Dave glances at my plate of spinach, beans, and brown rice as I eye the meatballs
nestled in his spaghetti.
“You eat like a rabbit,” he says.
“Rabbits don’t generally eat garbanzo beans or cooked rice,” I reply.
“But still…”
As the conversation changes, he forgets my rabbit food, and I forget his meat. In the end, it doesn’t really matter what we have.
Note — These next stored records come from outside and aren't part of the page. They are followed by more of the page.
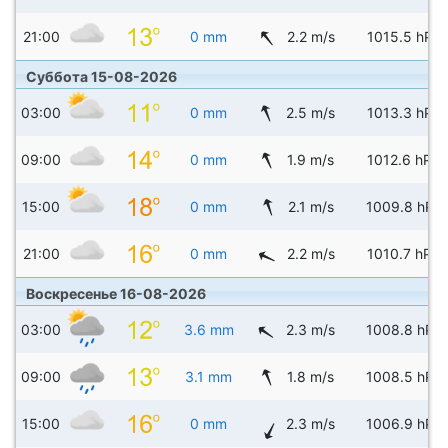
21:00
0 mm
2.2 m/s
1015.5 hPa
Суббота 15-08-2026
03:00
0 mm
2.5 m/s
1013.3 hPa
09:00
0 mm
1.9 m/s
1012.6 hPa
15:00
0 mm
2.1 m/s
1009.8 hPa
21:00
0 mm
2.2 m/s
1010.7 hPa
Воскресенье 16-08-2026
03:00
3.6 mm
2.3 m/s
1008.8 hPa
09:00
3.1 mm
1.8 m/s
1008.5 hPa
15:00
0 mm
2.3 m/s
1006.9 hPa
According to a 2008 study by Harris Interactive Service, about 7.3 million people are vegetarian in the United States—that’s about 3.2 percent of the population. Most are young, from middleclass backgrounds, and live in the Western or Southern regions of the United States. I’m one of them, a skinny, grain-eating, tofu-crunching middle-class American.
Nothing radical there.
We vegetarians eat about three meals per day—just like our omnivorous counterparts. We don’t all use organic paper and beet-juice ink or attend regular services at hippy churches on weekends. Most aren’t PETA extremists who throw red paint at fur coats and survive on seaweed and unpronounceable grains. Perhaps our farts smell a little bad sometimes, or we’re be a pain to take out to dinner, but most of us are pretty normal. At least I think so.
Still, some people berate me with things like, “why the hell would you do that?” or “we deserve to eat animals,” or my personal favorite, “you’re going to die because you’re not getting enough protein.”
Others aren’t so malicious. They just don’t understand, or grow up thinking that all vegetarians fit the same model. But we are all very different and have very different reasons for becoming vegetarian.